Manis sendiri, baru mengetahui sapinya hilang saat hendak memberikan makan sapi ke kandang bersama Ni Nengah Sudani (52), istrinya, sekira pukul 07.15 Wita. Tiba di kandang pasutri itu kaget, pasalnya dua ekor sapi betina miliknya sudah tidak ada.
Hasil pencarian satu ekor sapinya ditemukan dalam kondisi patah tulang. Sedangkan satu ekor lagi tidak ditemukan. Ada dugaan sapi betina milik korban yang mengami patah tulang itu ditinggal pencuri karena tidak bisa berjalan. Akibat kejadian itu Manis mengalami kerugian meteriil sebesar Rp12 juta.
Kapolsek Sidemen AKP Mudana seijin Kapolres Karangasem AKPB Ricko AA Taruna, mengatakan, kasus pencurian sapi milik Ketut Manis tersebut masih dalam penyelidikan.

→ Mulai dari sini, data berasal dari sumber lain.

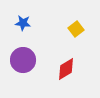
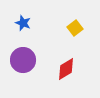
blue star: rotated 14 degrees clockwise
yellow square: moved 1 px left, 1 px up
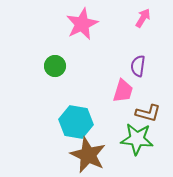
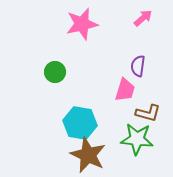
pink arrow: rotated 18 degrees clockwise
pink star: rotated 12 degrees clockwise
green circle: moved 6 px down
pink trapezoid: moved 2 px right, 1 px up
cyan hexagon: moved 4 px right, 1 px down
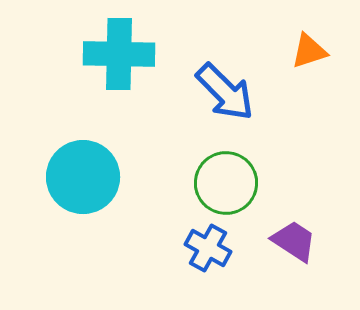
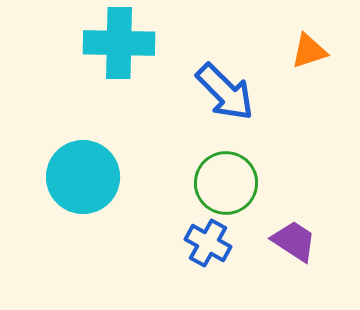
cyan cross: moved 11 px up
blue cross: moved 5 px up
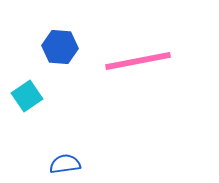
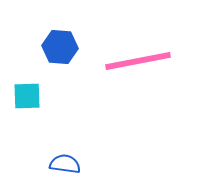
cyan square: rotated 32 degrees clockwise
blue semicircle: rotated 16 degrees clockwise
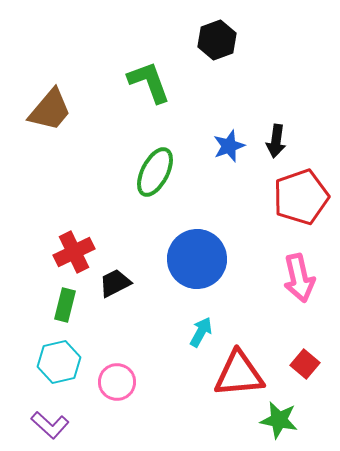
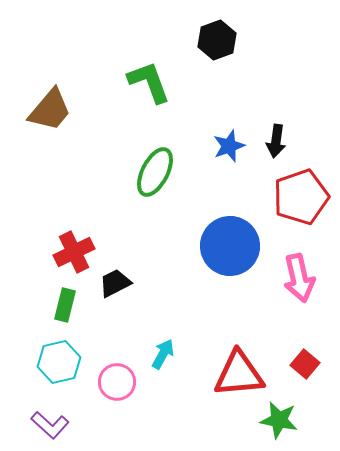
blue circle: moved 33 px right, 13 px up
cyan arrow: moved 38 px left, 22 px down
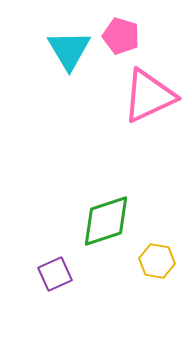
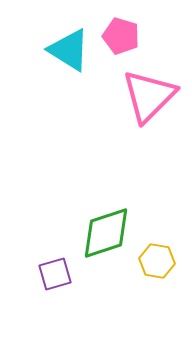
cyan triangle: rotated 27 degrees counterclockwise
pink triangle: rotated 20 degrees counterclockwise
green diamond: moved 12 px down
purple square: rotated 8 degrees clockwise
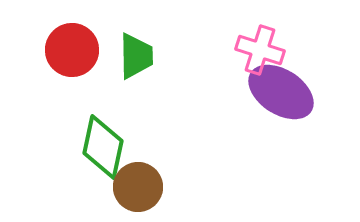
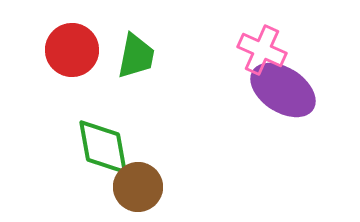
pink cross: moved 2 px right; rotated 6 degrees clockwise
green trapezoid: rotated 12 degrees clockwise
purple ellipse: moved 2 px right, 2 px up
green diamond: rotated 22 degrees counterclockwise
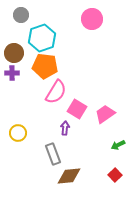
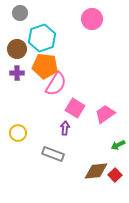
gray circle: moved 1 px left, 2 px up
brown circle: moved 3 px right, 4 px up
purple cross: moved 5 px right
pink semicircle: moved 8 px up
pink square: moved 2 px left, 1 px up
gray rectangle: rotated 50 degrees counterclockwise
brown diamond: moved 27 px right, 5 px up
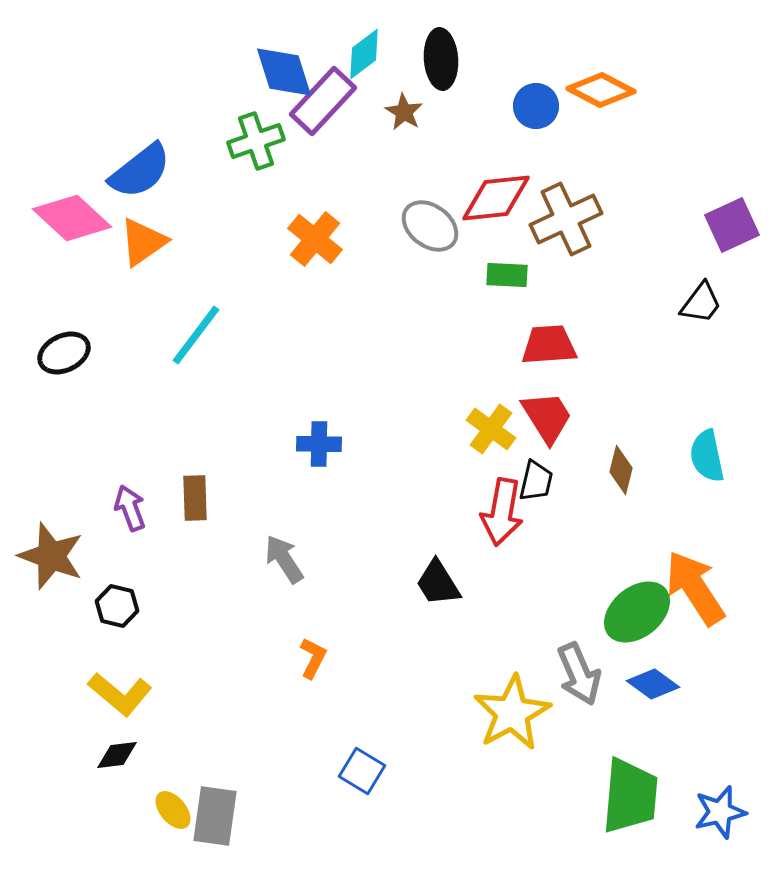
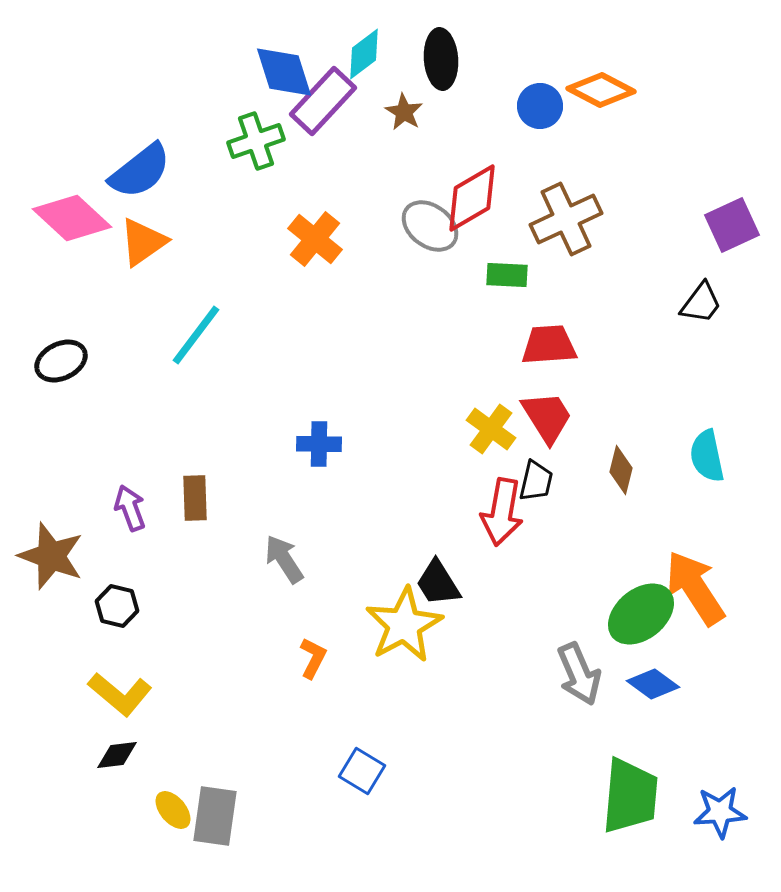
blue circle at (536, 106): moved 4 px right
red diamond at (496, 198): moved 24 px left; rotated 24 degrees counterclockwise
black ellipse at (64, 353): moved 3 px left, 8 px down
green ellipse at (637, 612): moved 4 px right, 2 px down
yellow star at (512, 713): moved 108 px left, 88 px up
blue star at (720, 812): rotated 10 degrees clockwise
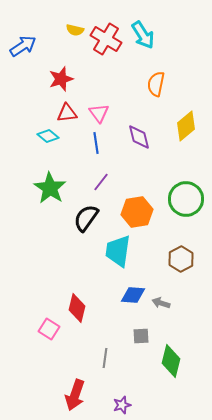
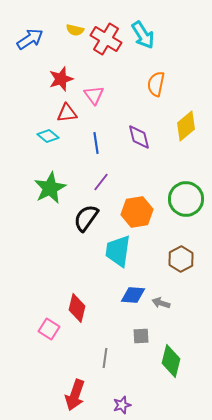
blue arrow: moved 7 px right, 7 px up
pink triangle: moved 5 px left, 18 px up
green star: rotated 12 degrees clockwise
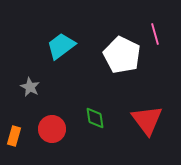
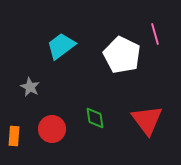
orange rectangle: rotated 12 degrees counterclockwise
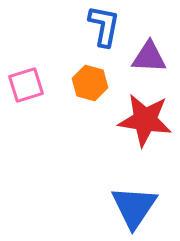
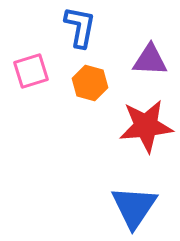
blue L-shape: moved 24 px left, 1 px down
purple triangle: moved 1 px right, 3 px down
pink square: moved 5 px right, 14 px up
red star: moved 1 px right, 6 px down; rotated 14 degrees counterclockwise
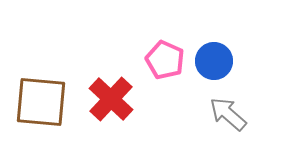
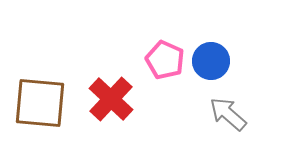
blue circle: moved 3 px left
brown square: moved 1 px left, 1 px down
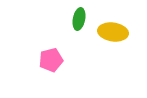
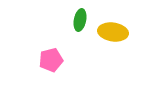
green ellipse: moved 1 px right, 1 px down
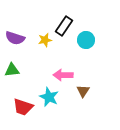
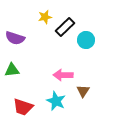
black rectangle: moved 1 px right, 1 px down; rotated 12 degrees clockwise
yellow star: moved 23 px up
cyan star: moved 7 px right, 4 px down
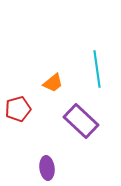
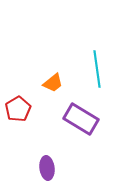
red pentagon: rotated 15 degrees counterclockwise
purple rectangle: moved 2 px up; rotated 12 degrees counterclockwise
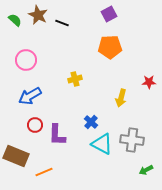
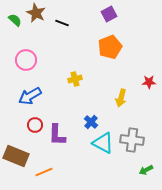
brown star: moved 2 px left, 2 px up
orange pentagon: rotated 20 degrees counterclockwise
cyan triangle: moved 1 px right, 1 px up
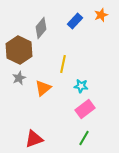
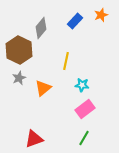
yellow line: moved 3 px right, 3 px up
cyan star: moved 1 px right, 1 px up
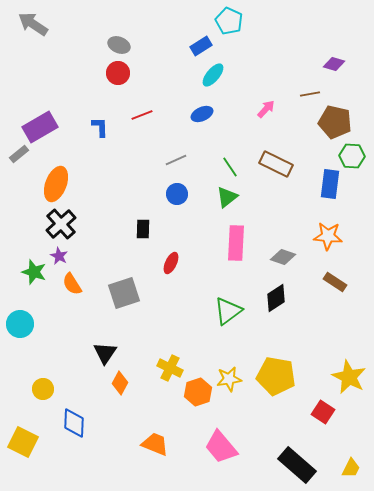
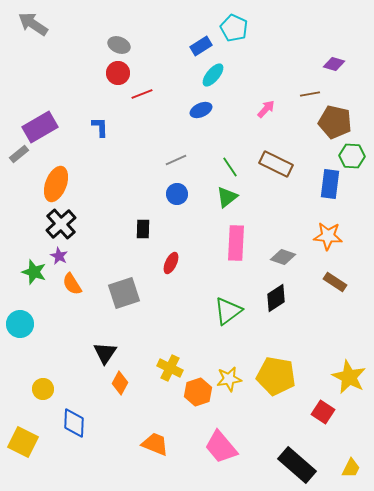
cyan pentagon at (229, 21): moved 5 px right, 7 px down
blue ellipse at (202, 114): moved 1 px left, 4 px up
red line at (142, 115): moved 21 px up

Hasil olah TKP yang dilakukan bersama jajaran Tim Buser Polres Karangasem, satu ekor sapi milik korban itu dipastikan hilang karena diambil pencuri.
Bersama warga dan personil Polsek Sidemen berusaha mencari jejak sapi menuju utara lokasi kandang sapi milik korban hingga ke Dusun Mugan, Desa Kerta Bhuana. Jejak sapi yang di temukan petugas, menguatkan dugaan bahwa sapi korban telah dicuri.
“Ada beberapa alasan pelaku dengan mudah bisa mengambil sapi milik korban. Selain karena tidak dijaga, lokasi kandang juga jauh dari perkampungan. Kendati minim petujuk, kami berharap pelakunya secepatnya bisa diungkap,” tandas AKP Mudana. (tio/bfn)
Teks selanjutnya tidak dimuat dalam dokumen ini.